If such the Universe, at once declare
Some Demon-Bungler has been busy there;

75

Willing and yet too clumsy to deceive,
Creating spirits to aspire and grieve
And die without redemption or reprieve!
And not this World's,—this human race alone—
But all the Soul-drifts—countless throngs unknown
In many an unimaginable Star
Whirled round unnumbered Suns that shine afar!

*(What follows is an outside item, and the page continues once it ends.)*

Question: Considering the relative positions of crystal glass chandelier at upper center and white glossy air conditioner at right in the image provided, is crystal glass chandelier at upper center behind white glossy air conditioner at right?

Myriads on myriads fleeting like a breath,
Endless vicissitude of Life and Death;
The swarming star-shoals coming—going—whence
Or whither? without object in the dense
Infinitude of futile impotence!
“Nor boots it that the central Primal Cause
Itself might boast of permanence or pause,
Be an ‘Eternal Now’—a ‘Boundless Here,’
If all his emanations gone and spent
And every fleeting vain development,
Though after million Æons disappear
Left neither in a Seen or Unseen Sphere!
No! any ‘Mind’ I would believe or teach
As Power Supreme, Divine, Eternal, One,
Should be at lowest competent to reach,
And to eternise ere his work were done,
The good of All through happiness of Each!
Each life progressive and the last result
In bliss unqualified should all exult;
Perfect as well as permanent should be
Creation's glorious Crown and every glad degree!